That commitment to raising educational standards and sense of urgency certainly shines through in her most recent commentary, “Please teach my daughter to read,” posted January 17, 2016, and now generating quite an online reaction. In it, Katie utilizes the case of a British teen’s amazing turnaround in reading fluency over 18 months to demonstrate that “correct methods” can work apparent wonders in making Special Education Needs (SEN) all but disappear.
She certainly spins a compelling story. As Assistant Head at Michaela Community School, in the Wembley District of London, Ashford reports that the student’s father enrolled “Georgia” in her school convinced that her academic struggles, entering secondary level, stemmed from not being able to read. Without promising miracles, she took on the project based upon her “hunch” that Georgia was “yet another victim of our profession’s ignorant mistakes” and, rather than having a “cognitive disability,” simply needed to be taught to read through proven, research-based methods.

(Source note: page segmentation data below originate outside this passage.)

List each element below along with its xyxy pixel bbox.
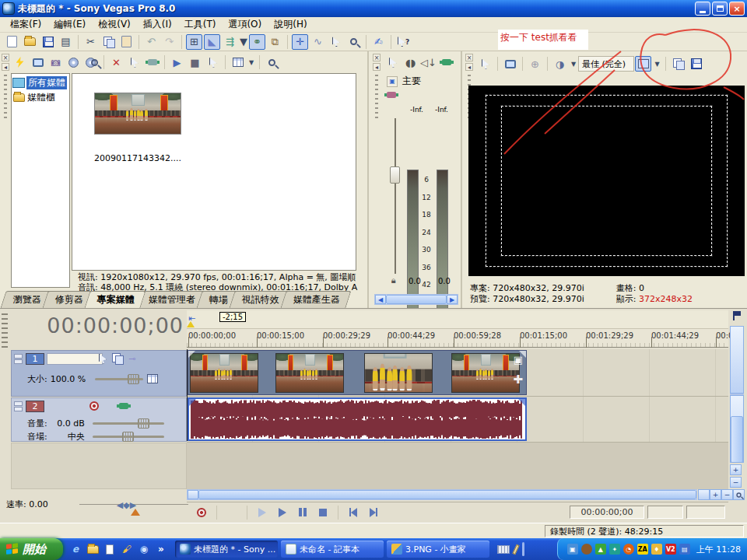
fade-in-handle[interactable] <box>189 399 196 406</box>
bus-solo-icon[interactable] <box>437 89 449 101</box>
menu-insert[interactable]: 插入(I) <box>138 16 177 33</box>
loop-start-handle[interactable] <box>187 321 195 327</box>
mute-icon[interactable] <box>156 352 168 365</box>
slider-handle[interactable] <box>128 374 139 384</box>
views-icon[interactable] <box>230 54 246 70</box>
save-icon[interactable] <box>40 34 56 50</box>
zoom-out-time-icon[interactable]: − <box>721 489 733 500</box>
play-button[interactable] <box>274 505 291 520</box>
track-minimize-buttons[interactable] <box>14 354 23 364</box>
selection-edit-tool-icon[interactable] <box>328 34 344 50</box>
play-from-start-button[interactable] <box>254 505 271 520</box>
zoom-edit-tool-icon[interactable] <box>345 34 362 50</box>
media-list[interactable]: 20090117143342.... <box>72 73 356 271</box>
transport-timecode[interactable]: 00:00:00;00 <box>570 506 644 519</box>
selection-start-box[interactable] <box>647 506 683 519</box>
downmix-output-icon[interactable]: ◁↓ <box>420 54 437 70</box>
track-name-field[interactable] <box>47 353 103 365</box>
mute-icon[interactable] <box>156 400 168 412</box>
go-to-end-button[interactable] <box>365 505 382 520</box>
tray-icon-5[interactable]: ◔ <box>623 544 634 555</box>
stop-preview-icon[interactable]: ■ <box>187 54 203 70</box>
paste-icon[interactable] <box>118 34 135 50</box>
tree-item-all-media[interactable]: 所有媒體 <box>12 75 69 90</box>
enable-snapping-icon[interactable] <box>186 34 202 50</box>
extract-audio-icon[interactable] <box>65 54 82 70</box>
make-parent-icon[interactable] <box>177 373 190 385</box>
media-clip-name[interactable]: 20090117143342.... <box>79 153 197 163</box>
pause-button[interactable] <box>294 505 311 520</box>
undo-icon[interactable] <box>143 34 160 50</box>
split-screen-icon[interactable]: ◑ <box>552 56 568 72</box>
close-pane-icon[interactable]: × <box>465 54 473 61</box>
language-bar[interactable] <box>491 542 531 556</box>
track-view[interactable]: ▣ ✚ <box>187 349 728 489</box>
bus-fx-icon[interactable] <box>385 89 398 101</box>
tray-icon-8[interactable]: V2 <box>665 544 676 555</box>
start-preview-icon[interactable] <box>169 54 185 70</box>
copy-snapshot-icon[interactable] <box>670 56 686 72</box>
rate-scrubber[interactable]: ◀◆▶ <box>79 499 188 510</box>
ripple-dropdown-icon[interactable] <box>240 34 247 50</box>
insert-bus-icon[interactable]: ◖◗ <box>402 54 419 70</box>
volume-slider[interactable] <box>93 422 164 425</box>
insert-fx-icon[interactable] <box>438 54 454 70</box>
scroll-left-icon[interactable] <box>188 490 198 499</box>
record-button[interactable] <box>193 505 210 520</box>
mixer-properties-icon[interactable] <box>384 54 401 70</box>
cursor-timecode[interactable]: 00:00:00;00 <box>11 313 184 345</box>
cut-icon[interactable] <box>82 34 99 50</box>
folder-icon[interactable] <box>86 543 99 555</box>
audio-track-header[interactable]: 2 音量: 0.0 dB 音場: 中央 <box>11 397 187 442</box>
audio-event-clip[interactable] <box>188 397 527 441</box>
scroll-up-icon[interactable] <box>730 326 744 394</box>
track-fx-icon[interactable] <box>111 352 124 365</box>
bus-window-icon[interactable]: ▣ <box>387 76 398 87</box>
network-tray-icon[interactable]: ▣ <box>567 544 578 555</box>
undock-pane-icon[interactable]: ◂ <box>373 63 381 71</box>
zonealarm-tray-icon[interactable]: ZA <box>637 544 648 555</box>
zoom-in-time-icon[interactable]: + <box>710 489 721 500</box>
bus-mute-icon[interactable] <box>419 89 432 101</box>
solo-icon[interactable] <box>170 400 183 412</box>
auto-ripple-icon[interactable]: ⇶ <box>222 34 238 50</box>
edit-cursor[interactable] <box>187 349 188 441</box>
interactive-tutorials-icon[interactable]: ✍ <box>370 34 387 50</box>
video-output-fx-icon[interactable]: ⊕ <box>527 56 543 72</box>
undock-pane-icon[interactable]: ◂ <box>2 63 9 71</box>
task-paint[interactable]: 3.PNG - 小畫家 <box>387 541 489 558</box>
ie-icon[interactable]: e <box>69 543 82 555</box>
ignore-grouping-icon[interactable] <box>267 34 283 50</box>
get-media-web-icon[interactable] <box>83 54 100 70</box>
properties-icon[interactable] <box>58 34 74 50</box>
tab-media-manager[interactable]: 媒體管理者 <box>135 291 206 308</box>
solo-icon[interactable] <box>170 352 183 365</box>
track-motion-icon[interactable] <box>96 352 109 365</box>
overlay-grid-dropdown-icon[interactable] <box>653 56 661 72</box>
close-pane-icon[interactable]: × <box>373 54 381 61</box>
clock[interactable]: 上午 11:28 <box>696 544 741 555</box>
preview-properties-icon[interactable] <box>477 56 493 72</box>
scroll-right-icon[interactable]: ▶ <box>447 295 458 304</box>
zoom-out-track-height-icon[interactable]: − <box>730 477 742 488</box>
fader-lock-icon[interactable]: 🔒︎ <box>391 275 396 285</box>
make-child-icon[interactable] <box>162 373 174 385</box>
tray-icon-2[interactable] <box>581 544 592 555</box>
menu-help[interactable]: 說明(H) <box>268 16 312 33</box>
menu-file[interactable]: 檔案(F) <box>5 16 47 33</box>
restore-button[interactable] <box>712 2 728 16</box>
paint-icon[interactable]: 🖌︎ <box>121 543 133 555</box>
close-pane-icon[interactable]: × <box>2 54 9 61</box>
auto-preview-icon[interactable] <box>12 54 28 70</box>
bus-automation-icon[interactable] <box>402 89 415 101</box>
scroll-thumb[interactable] <box>386 295 447 304</box>
media-fx-icon[interactable] <box>144 54 160 70</box>
automation-settings-icon[interactable] <box>141 400 153 412</box>
save-snapshot-icon[interactable] <box>688 56 704 72</box>
scroll-left-icon[interactable]: ◀ <box>375 295 386 304</box>
event-pan-crop-icon[interactable]: ▣ <box>514 354 523 366</box>
fade-out-handle[interactable] <box>518 399 525 406</box>
tray-icon-3[interactable]: ▲ <box>595 544 606 555</box>
timeline-hscrollbar[interactable] <box>187 489 697 500</box>
preview-quality-dropdown[interactable]: 最佳 (完全) <box>578 56 634 72</box>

Her “hunch” was borne out by Georgia’s experience. Eighteen months later, Ashford reported that “Georgia has received rigorous reading instruction and reads thousnds of words per day, including the classics. She is no longer on the SEN register and her reading age (level) has improved by 4 years. She still has lots of catching up to do, but she is making rapid progress.”
Ashford and her Tabla Rasa Education blog are, as expected, drawing flack from ‘diehard’ progressive educators either wedded to “whole word” approaches or simply hostile to academy schools such as Michaela with its explicit KIPP educational philosophy. Resorting to such criticisms is revealing because it attacks the institution without really confronting the evidence of success.
Hunches about the impact of early reading failure on the rising incidence of SEN coded or designated students are well-founded and supported by mounds of research findings. Since the mid-1990s reading research has tended to show that children who get off to a poor start in reading rarely catch up. The poor first-grade reader almost invariably continues to be a poor reader (Francis, Shaywitz, Stuebing, Shaywitz, & Fletcher, 1996; Torgesen & Burgess, 1998). And the consequences of a slow start in reading become monumental as they accumulate exponentially over time.
The recognized pioneer in the field is Canadian researcher, Dr. Keith Stanovich, Professor Emeritas at the Ontario Institute for Studies in Education. Thirty years ago, Stanovich pointed out in his well-known paper (1986) on the “Matthew effects” (the rich get richer and the poor get poorer) that failure to acquire early word reading skills has lasting consequences ranging from negative attitudes toward reading (Oka & Paris, 1986), to reduced opportunities for vocabulary growth (Nagy, Herman, & Anderson, 1985), to missed opportunities for development of reading comprehension strategies (Brown, Palinscar, & Purcell, 1986), to less actual practice in reading than other children receive (Allington, 1984).
“Catch Them Before They Fall” is the key message conveyed by Joseph K. Torgesen, Jamie Metsala and other leading reading research specialists. “It is a tragedy of the first order,” according to Torgeson,” that while we know clearly the costs of waiting too long, few school districts have in place a mechanism to identify and help children before failure takes hold. Indeed, in the majority of cases, there is no systematic identification until third grade, by which time successful remediation is more difficult and more costly.”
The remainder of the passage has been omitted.